Website Launch
In launching online store, author Tim Dreby comes out of the closet to promote his writing platform. Selling books and services independently marks a new beginning for the middle-age writer who works redefine the manner in which the public understands psychosis.





Oakland, California (PRWEB) July 09, 2018
July 7, 2018, in the volatile market of indie books and treating psychosis, is there any such thing as a guidebook? Ever since canceling a book contract to maintain the integrity of his work, author Tim Dreby has struggled with a profound sense of invisibility.
Like many independent authors in this era, Tim took to marketing with little guidance, time or money when his memoir Fighting for Freedom in America was released. Busy finishing up a grant program that was constructed off his own theoretical training platform, he did not immediately rise in Amazon’s ranks.
“There was barely time to read books on marketing,” says Tim. “I still was ambivalent about having my private world public. I couldn’t even get my mother to look at the book for two years and was worried how she would feel about it.” Much like the book was constructed organically and shaped into something that works,Tim approached the issue of being an author the iconoclastic tradition of authors he most admires, J.D. Salinger and Charles Bukowski, without doing research or conforming to social dictates.
He told an NPR journalist in a preliminary interview that he’d often heard things in local radio broadcasts about mental health that are offensive.

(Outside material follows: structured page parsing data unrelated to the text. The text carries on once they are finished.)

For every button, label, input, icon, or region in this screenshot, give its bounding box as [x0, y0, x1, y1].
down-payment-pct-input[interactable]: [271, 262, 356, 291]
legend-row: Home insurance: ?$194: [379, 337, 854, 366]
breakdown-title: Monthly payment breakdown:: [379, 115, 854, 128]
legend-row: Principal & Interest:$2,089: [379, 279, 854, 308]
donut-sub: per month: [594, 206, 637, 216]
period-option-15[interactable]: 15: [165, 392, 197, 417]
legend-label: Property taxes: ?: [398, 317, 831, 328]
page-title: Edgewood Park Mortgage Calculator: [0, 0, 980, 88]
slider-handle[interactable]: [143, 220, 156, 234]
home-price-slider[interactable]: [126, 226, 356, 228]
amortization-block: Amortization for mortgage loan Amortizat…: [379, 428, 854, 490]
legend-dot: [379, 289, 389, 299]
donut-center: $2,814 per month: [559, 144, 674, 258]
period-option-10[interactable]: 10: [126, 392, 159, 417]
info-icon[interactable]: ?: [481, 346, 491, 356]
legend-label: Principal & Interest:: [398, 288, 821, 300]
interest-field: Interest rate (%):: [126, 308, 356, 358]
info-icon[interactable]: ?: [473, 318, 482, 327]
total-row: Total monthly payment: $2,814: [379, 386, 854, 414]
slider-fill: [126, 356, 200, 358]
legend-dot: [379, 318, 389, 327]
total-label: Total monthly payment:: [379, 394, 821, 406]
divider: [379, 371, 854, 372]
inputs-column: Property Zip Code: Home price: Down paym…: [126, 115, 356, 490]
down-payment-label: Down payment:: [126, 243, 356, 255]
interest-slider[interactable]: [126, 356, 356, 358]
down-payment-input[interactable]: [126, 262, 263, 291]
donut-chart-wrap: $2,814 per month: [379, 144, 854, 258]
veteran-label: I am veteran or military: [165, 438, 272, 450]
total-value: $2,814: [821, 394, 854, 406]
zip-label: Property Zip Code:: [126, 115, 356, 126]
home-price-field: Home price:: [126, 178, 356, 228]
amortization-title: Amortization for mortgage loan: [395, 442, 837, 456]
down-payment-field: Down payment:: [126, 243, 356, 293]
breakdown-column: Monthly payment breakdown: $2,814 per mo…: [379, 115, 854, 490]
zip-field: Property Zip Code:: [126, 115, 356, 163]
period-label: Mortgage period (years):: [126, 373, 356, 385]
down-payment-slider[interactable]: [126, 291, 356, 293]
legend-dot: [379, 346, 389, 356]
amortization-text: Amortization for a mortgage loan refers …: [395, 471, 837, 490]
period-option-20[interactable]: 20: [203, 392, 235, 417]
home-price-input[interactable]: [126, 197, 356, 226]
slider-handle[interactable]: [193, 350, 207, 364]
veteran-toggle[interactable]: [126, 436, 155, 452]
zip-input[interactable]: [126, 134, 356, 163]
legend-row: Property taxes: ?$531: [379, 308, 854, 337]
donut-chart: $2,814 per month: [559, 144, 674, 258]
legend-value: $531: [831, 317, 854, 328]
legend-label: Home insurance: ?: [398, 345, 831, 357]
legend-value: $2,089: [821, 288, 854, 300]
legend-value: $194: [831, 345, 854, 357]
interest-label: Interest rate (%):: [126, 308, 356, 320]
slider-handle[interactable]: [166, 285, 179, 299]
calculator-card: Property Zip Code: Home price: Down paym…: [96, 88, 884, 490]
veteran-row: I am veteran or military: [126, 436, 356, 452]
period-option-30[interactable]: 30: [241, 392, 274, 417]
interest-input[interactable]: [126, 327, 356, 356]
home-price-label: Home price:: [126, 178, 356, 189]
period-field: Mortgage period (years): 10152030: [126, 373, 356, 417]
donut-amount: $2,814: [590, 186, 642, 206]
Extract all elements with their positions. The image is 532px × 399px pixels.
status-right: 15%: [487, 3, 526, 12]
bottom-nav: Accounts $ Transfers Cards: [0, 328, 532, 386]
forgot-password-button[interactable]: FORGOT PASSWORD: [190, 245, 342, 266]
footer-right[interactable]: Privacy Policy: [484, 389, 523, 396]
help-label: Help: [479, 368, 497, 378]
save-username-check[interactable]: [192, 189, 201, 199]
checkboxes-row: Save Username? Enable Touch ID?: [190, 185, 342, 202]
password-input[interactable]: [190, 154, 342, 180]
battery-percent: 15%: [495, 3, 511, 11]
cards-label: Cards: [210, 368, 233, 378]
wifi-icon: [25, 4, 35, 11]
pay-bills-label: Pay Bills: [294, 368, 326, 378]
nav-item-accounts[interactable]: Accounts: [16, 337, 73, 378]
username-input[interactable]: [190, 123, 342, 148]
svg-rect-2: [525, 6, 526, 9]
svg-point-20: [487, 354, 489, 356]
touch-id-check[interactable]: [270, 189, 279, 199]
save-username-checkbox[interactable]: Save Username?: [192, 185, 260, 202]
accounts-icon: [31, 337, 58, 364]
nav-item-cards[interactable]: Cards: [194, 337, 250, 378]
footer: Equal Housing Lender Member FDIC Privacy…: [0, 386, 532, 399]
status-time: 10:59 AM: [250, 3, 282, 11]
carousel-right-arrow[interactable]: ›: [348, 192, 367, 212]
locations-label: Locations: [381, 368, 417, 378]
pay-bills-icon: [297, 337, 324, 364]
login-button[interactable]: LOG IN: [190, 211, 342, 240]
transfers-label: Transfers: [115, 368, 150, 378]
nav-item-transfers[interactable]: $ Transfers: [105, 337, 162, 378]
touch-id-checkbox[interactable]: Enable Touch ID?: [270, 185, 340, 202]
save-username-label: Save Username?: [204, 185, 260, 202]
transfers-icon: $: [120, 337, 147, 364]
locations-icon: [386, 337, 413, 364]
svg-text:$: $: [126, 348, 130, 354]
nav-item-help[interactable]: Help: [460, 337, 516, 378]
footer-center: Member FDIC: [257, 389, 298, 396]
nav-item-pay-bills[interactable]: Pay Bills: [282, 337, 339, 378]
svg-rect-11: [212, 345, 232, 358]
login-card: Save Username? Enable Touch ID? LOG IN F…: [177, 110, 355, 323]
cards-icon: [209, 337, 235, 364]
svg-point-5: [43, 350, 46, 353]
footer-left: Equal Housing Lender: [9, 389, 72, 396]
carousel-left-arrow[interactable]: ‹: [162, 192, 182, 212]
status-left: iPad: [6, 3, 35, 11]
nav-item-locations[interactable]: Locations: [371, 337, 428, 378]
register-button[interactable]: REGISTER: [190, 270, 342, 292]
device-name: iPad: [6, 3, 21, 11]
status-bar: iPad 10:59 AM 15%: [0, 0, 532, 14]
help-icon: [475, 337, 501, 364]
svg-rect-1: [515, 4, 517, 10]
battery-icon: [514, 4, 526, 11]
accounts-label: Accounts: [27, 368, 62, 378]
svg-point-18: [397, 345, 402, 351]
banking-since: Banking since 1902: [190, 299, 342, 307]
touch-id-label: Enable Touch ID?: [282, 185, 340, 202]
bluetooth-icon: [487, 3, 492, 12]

Correspondence was cut off. Right before an interview with Malik Shakur of The Knowledge Show he signed into the page and viewed the image of a packaged condom that was ripped open. Tim felt it was an interesting interaction, yet was not invited back. On his interview with Will Hall on Madness Radio one listener commented, “For me this interview was one of the more ‘off beat’ ones I’ve heard thus far. Off beat in the sense of fascinating, informative, on the slightly bizarre side . . ., vulnerable, respectful, inclusive and ultimately oh so human.”
Tim’s former pen name still rests on his memoir, Clyde Dee. Clyde is Tim’s middle name and Dee is the first letter of his last name and the last name of his second favorite rapper all time.

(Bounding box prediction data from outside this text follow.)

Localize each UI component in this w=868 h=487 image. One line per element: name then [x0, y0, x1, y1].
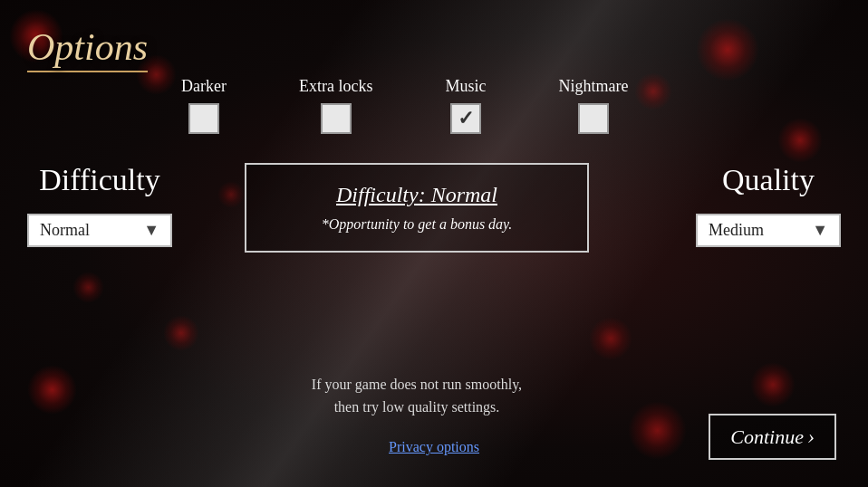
performance-note-text: If your game does not run smoothly,then …	[312, 377, 522, 415]
difficulty-section: Difficulty Normal ▼	[27, 163, 172, 247]
difficulty-selected: Normal	[40, 221, 90, 240]
difficulty-dropdown-arrow: ▼	[143, 221, 159, 240]
darker-checkbox[interactable]	[188, 103, 219, 134]
quality-selected: Medium	[709, 221, 764, 240]
darker-checkbox-item: Darker	[181, 77, 227, 134]
quality-section: Quality Medium ▼	[696, 163, 841, 247]
difficulty-heading: Difficulty	[39, 163, 159, 197]
info-box: Difficulty: Normal *Opportunity to get a…	[245, 163, 589, 253]
continue-button-label: Continue	[730, 425, 804, 449]
continue-arrow-icon: ›	[807, 425, 815, 449]
quality-dropdown[interactable]: Medium ▼	[696, 214, 841, 247]
nightmare-label: Nightmare	[558, 77, 628, 96]
music-checkbox-item: Music	[445, 77, 486, 134]
extra-locks-checkbox[interactable]	[321, 103, 352, 134]
info-box-title: Difficulty: Normal	[268, 183, 565, 207]
continue-button[interactable]: Continue ›	[709, 414, 836, 460]
darker-label: Darker	[181, 77, 227, 96]
nightmare-checkbox[interactable]	[578, 103, 609, 134]
performance-note: If your game does not run smoothly,then …	[245, 373, 589, 419]
quality-dropdown-arrow: ▼	[812, 221, 828, 240]
privacy-options-link[interactable]: Privacy options	[389, 439, 479, 455]
checkboxes-row: Darker Extra locks Music Nightmare	[181, 77, 628, 134]
page-title: Options	[27, 25, 148, 72]
music-checkbox[interactable]	[450, 103, 481, 134]
content-layer: Options Darker Extra locks Music Nightma…	[0, 0, 868, 487]
music-label: Music	[445, 77, 486, 96]
extra-locks-label: Extra locks	[299, 77, 372, 96]
quality-heading: Quality	[722, 163, 815, 197]
nightmare-checkbox-item: Nightmare	[558, 77, 628, 134]
difficulty-dropdown[interactable]: Normal ▼	[27, 214, 172, 247]
extra-locks-checkbox-item: Extra locks	[299, 77, 372, 134]
info-box-subtitle: *Opportunity to get a bonus day.	[268, 216, 565, 233]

Tim’s okay with owning his own experience and has found that family members support him or take offense regardless of the use of a pseudonym. Building a platform to promote his writing and sell his training and memoir has been a slow process and involved learning some new skills. He approaches marketing in a similar way that he has approached working with people who are in psychosis, listening to his own spirit more than guidebooks.
The site is full of mental health essays, poetry, and rough drafts and summations of his work with special messages.